PROBLEM DESCRIPTION
Go through the entries below and work out how many lines include "делению"; give only that number.

DATA
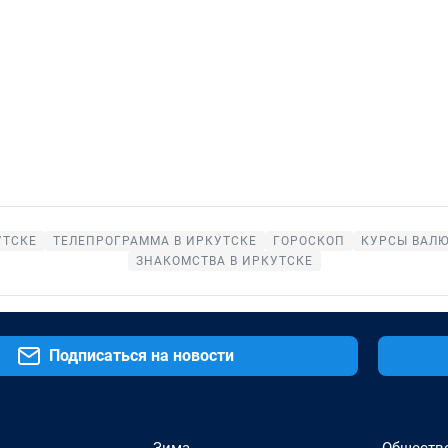
УТСКЕ
ТЕЛЕПРОГРАММА В ИРКУТСКЕ
ГОРОСКОП
КУРСЫ ВАЛЮ
ЗНАКОМСТВА В ИРКУТСКЕ
Подписаться на новости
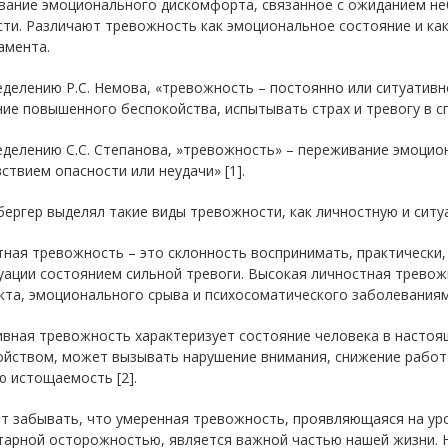
вание эмоционального дискомфорта, связанное с ожиданием не
ти. Различают тревожность как эмоциональное состояние и как
амента.
делению Р.С. Немова, «тревожность – постоянно или ситуативн
ие повышенного беспокойства, испытывать страх и тревогу в с
делению С.С. Степанова, »тревожность» – переживание эмоцион
ствием опасности или неудачи» [1].
бергер выделял такие виды тревожности, как личностную и ситу
ная тревожность – это склонность воспринимать, практически, 
туации состоянием сильной тревоги. Высокая личностная трево
кта, эмоционального срыва и психосоматического заболеваниям
ивная тревожность характеризует состояние человека в настоя
ойством, может вызывать нарушение внимания, снижение рабо
 истощаемость [2].
ит забывать, что умеренная тревожность, проявляющаяся на ур
арной осторожностью, является важной частью нашей жизни. Н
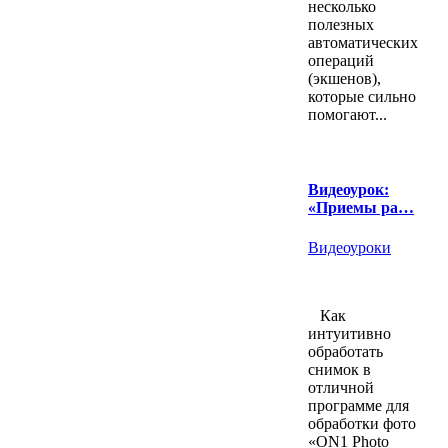
несколько
полезных
автоматических
операций
(экшенов),
которые сильно
помогают...
Видеоурок:
«Приемы ра…
Видеоуроки
Как
интуитивно
обработать
снимок в
отличной
программе для
обработки фото
«ON1 Photo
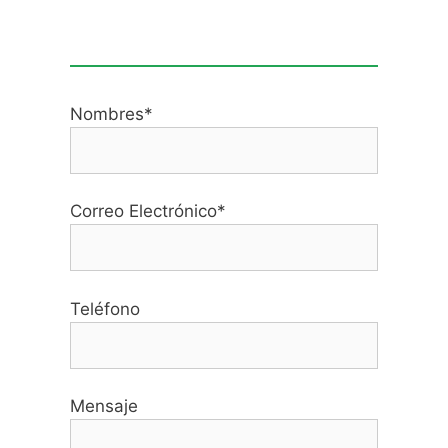
Nombres*
Correo Electrónico*
Teléfono
Mensaje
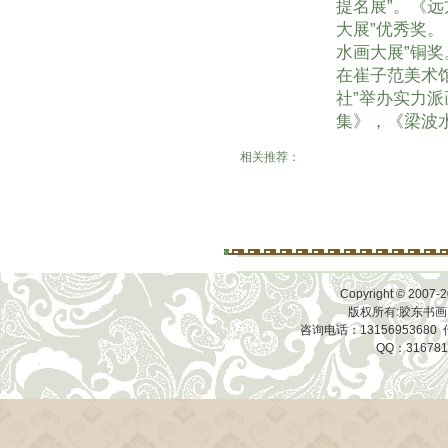
提名展”。《
大展”优秀奖
水画大展”铜奖
在崔子范美术馆
社”举办实力
集》，《梁波
相关推荐：
Copyright © 2007-2
版权所有:胶东书画
咨询电话：13156953680 传
QQ：31678118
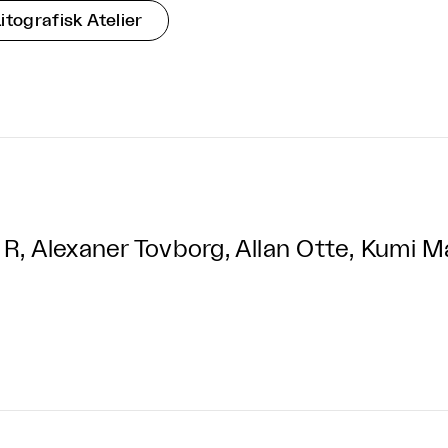
itografisk Atelier
l R, Alexaner Tovborg, Allan Otte, Kumi 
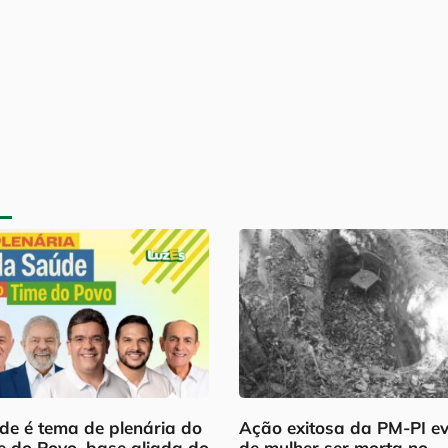
de é tema de plenária do
Ação exitosa da PM-PI ev
e do Povo, base aliada do
de mulher ser morta no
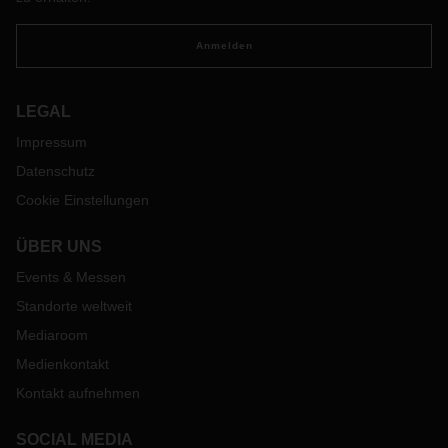
Anmelden
LEGAL
Impressum
Datenschutz
Cookie Einstellungen
ÜBER UNS
Events & Messen
Standorte weltweit
Mediaroom
Medienkontakt
Kontakt aufnehmen
SOCIAL MEDIA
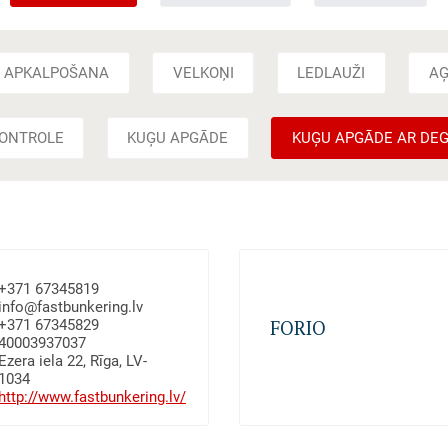
U APKALPOŠANA
VELKOŅI
LEDLAUŽI
A
ONTROLE
KUĢU APGĀDE
KUĢU APGĀDE AR DEG
+371 67345819
info@fastbunkering.lv
+371 67345829
FORIO
40003937037
Ezera iela 22, Rīga, LV-
1034
http://www.fastbunkering.lv/
Kravu ekspeditēšana, Velk
Kuģu bunkurēšana, Kuģu a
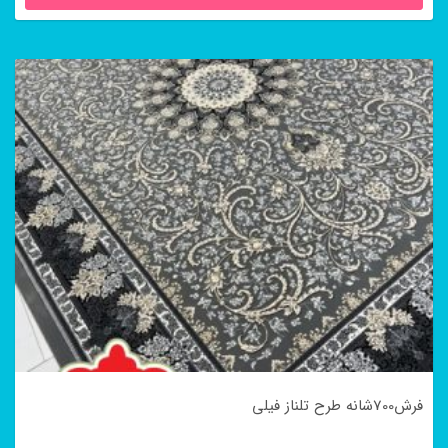
فرش700شانه طرح تلناز فیلی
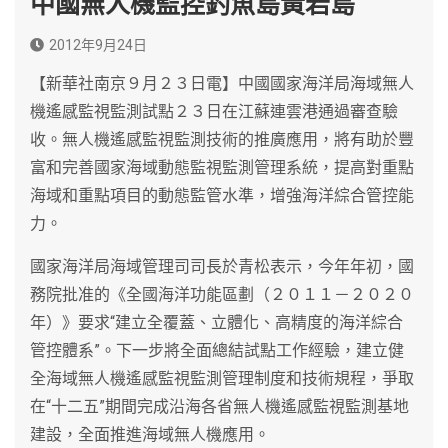
中國無人機監控釣魚島黃岩島
2012年9月24日
【新華社南京９月２３日電】中國國家海洋局海域無人
機遙感監視監測試點２３日在江蘇連雲港通過審查驗
收。無人機遙感監視監測技術的推廣應用，將有助於豐
富和完善國家海域動態監視監測管理系統，提高對重點
海域和重點項目的動態監管水準，增強海洋綜合管控能
力。
國家海洋局海域管理司司長於青松表示，今年年初，國
務院批准的《全國海洋功能區劃（２０１１－２０２０
年）》要求“建立全覆蓋、立體化、高精度的海洋綜合
管控體系”。下一步將全面總結試點工作經驗，建立健
全海域無人機遙感監視監測管理制度和技術規程，爭取
在“十二五”期間完成沿海各省無人機遙感監視監測基地
建設，全面推進海域無人機應用。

ANSWER FOR THIS EXERCISE
2